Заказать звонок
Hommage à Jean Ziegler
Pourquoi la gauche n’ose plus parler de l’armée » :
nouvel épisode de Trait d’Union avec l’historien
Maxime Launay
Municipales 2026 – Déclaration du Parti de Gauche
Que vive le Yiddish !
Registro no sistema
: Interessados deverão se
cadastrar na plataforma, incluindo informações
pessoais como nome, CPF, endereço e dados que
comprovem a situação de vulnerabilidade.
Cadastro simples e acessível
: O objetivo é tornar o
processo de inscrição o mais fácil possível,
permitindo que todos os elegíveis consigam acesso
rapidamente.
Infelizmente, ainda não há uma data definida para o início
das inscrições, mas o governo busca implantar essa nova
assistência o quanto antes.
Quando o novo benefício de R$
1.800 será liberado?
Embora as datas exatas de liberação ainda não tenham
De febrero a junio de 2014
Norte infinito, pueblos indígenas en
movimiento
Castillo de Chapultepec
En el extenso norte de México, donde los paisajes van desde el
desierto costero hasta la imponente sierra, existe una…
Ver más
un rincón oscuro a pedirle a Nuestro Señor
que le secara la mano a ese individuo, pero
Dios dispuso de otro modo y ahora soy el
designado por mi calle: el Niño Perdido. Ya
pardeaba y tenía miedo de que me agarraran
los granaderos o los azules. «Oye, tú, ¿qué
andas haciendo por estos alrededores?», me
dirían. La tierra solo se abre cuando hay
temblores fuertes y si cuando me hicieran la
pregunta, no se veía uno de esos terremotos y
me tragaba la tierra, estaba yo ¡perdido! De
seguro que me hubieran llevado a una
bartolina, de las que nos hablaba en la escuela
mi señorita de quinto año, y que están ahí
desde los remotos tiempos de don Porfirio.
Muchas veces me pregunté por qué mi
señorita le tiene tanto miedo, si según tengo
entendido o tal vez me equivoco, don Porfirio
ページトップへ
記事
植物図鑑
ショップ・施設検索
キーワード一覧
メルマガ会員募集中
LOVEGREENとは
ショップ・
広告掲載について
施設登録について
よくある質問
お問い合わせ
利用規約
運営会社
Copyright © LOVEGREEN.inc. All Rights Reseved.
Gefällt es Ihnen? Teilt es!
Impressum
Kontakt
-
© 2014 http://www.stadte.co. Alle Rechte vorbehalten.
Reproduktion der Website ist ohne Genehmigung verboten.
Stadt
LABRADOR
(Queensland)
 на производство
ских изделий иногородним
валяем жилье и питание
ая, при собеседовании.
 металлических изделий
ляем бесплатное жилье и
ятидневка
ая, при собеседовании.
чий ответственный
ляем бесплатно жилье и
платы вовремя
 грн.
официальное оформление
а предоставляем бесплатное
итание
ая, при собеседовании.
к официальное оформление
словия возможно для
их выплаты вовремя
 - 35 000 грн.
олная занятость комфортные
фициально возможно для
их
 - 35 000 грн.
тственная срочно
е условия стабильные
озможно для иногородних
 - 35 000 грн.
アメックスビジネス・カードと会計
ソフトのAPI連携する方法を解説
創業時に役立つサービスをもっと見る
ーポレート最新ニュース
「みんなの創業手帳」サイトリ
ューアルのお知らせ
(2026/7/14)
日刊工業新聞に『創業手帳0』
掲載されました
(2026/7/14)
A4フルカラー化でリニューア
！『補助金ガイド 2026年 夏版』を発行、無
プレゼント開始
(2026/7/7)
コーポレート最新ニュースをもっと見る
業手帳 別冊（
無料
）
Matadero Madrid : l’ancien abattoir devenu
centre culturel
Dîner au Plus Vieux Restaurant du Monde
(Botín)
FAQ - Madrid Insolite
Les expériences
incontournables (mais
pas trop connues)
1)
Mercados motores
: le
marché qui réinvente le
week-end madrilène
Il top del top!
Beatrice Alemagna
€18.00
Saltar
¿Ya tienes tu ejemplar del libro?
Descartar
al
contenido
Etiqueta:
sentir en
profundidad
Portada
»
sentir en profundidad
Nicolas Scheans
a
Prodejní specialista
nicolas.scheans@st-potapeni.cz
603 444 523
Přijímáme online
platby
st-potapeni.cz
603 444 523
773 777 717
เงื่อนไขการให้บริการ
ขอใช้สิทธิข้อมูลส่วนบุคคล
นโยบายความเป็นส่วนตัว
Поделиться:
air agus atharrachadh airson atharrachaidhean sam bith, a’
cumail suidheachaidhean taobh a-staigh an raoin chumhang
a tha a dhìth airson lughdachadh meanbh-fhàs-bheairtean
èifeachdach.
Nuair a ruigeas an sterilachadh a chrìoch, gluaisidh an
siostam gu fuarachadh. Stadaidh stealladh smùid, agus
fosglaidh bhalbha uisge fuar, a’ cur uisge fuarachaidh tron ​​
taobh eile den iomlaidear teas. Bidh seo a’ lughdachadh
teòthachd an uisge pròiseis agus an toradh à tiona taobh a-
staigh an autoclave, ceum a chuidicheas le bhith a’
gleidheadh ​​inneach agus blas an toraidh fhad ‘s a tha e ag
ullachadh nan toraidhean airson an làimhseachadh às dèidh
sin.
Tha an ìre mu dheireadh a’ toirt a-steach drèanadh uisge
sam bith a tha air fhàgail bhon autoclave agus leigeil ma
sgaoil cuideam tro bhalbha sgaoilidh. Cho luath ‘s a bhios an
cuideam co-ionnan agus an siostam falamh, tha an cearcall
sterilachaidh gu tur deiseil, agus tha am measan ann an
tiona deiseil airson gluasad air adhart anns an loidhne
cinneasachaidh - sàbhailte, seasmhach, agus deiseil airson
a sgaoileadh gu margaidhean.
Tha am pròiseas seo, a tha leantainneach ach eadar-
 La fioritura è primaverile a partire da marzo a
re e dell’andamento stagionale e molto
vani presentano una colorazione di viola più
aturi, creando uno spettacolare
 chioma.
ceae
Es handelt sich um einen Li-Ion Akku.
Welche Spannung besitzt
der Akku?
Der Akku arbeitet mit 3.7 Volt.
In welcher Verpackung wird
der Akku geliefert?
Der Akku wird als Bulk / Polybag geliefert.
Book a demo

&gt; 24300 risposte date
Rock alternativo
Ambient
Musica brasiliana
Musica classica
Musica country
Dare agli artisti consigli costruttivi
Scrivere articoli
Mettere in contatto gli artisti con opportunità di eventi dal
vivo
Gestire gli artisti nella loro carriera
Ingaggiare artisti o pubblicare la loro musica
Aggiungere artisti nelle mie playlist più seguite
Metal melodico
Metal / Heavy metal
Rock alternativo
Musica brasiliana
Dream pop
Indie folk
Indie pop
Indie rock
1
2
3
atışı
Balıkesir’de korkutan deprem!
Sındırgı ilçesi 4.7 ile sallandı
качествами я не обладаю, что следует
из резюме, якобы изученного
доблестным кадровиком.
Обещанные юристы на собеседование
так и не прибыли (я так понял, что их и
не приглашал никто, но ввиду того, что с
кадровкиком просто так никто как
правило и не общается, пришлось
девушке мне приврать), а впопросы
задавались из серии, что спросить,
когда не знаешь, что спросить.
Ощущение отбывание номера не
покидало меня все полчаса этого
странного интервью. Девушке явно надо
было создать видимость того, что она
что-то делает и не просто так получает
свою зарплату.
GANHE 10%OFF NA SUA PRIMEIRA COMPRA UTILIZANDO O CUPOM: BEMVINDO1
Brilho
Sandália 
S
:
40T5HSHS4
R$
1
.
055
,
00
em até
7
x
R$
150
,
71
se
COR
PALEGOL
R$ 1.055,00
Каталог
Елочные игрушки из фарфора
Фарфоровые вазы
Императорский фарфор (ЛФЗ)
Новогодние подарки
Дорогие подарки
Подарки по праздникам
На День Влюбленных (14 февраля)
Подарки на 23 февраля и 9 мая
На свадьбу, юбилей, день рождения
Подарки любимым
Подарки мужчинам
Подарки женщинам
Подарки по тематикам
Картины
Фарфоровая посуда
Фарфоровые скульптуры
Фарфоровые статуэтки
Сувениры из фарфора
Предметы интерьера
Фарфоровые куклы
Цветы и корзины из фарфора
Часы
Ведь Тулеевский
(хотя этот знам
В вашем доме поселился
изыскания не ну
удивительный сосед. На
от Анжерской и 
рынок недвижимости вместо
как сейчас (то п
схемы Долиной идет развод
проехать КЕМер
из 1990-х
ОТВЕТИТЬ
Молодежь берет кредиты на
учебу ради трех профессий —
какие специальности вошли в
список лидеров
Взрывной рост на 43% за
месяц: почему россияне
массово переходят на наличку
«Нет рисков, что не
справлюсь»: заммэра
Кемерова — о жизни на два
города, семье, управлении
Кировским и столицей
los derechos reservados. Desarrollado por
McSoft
——
**YOUR ASSIGNMENT**
Using the listing above, return all lines where the word "никто" occurs.

**SOLUTION**
не приглашал никто, но ввиду того, что с
кадровкиком просто так никто как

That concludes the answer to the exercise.